* **Exercise prompt**: Going through the data below, find how many lines include the word "Lisa", and reply with that number alone.

* **Data for analysis**:
Content starts
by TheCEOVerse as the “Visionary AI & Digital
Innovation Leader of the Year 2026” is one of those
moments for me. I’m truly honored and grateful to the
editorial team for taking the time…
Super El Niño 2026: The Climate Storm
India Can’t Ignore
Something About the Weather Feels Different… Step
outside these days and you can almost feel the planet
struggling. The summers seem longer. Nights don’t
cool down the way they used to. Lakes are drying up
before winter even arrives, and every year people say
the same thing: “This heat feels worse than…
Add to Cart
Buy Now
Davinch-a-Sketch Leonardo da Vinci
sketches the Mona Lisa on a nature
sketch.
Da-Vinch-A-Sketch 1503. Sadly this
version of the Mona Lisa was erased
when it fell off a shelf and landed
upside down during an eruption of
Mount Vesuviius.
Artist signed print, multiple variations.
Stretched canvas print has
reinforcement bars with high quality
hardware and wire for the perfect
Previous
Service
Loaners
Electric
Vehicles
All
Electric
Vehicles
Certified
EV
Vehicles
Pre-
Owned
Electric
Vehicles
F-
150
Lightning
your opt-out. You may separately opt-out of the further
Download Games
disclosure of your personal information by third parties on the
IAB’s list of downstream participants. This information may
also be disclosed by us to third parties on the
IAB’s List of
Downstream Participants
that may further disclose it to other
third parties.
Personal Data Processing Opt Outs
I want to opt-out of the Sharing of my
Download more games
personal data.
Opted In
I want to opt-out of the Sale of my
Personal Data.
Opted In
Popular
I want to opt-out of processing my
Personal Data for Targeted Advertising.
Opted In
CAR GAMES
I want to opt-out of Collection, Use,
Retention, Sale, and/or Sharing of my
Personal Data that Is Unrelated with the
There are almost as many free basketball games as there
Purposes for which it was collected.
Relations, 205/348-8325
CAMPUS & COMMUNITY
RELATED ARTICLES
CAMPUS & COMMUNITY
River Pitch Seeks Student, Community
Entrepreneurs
Content ends
* **Solution to this exercise**: 2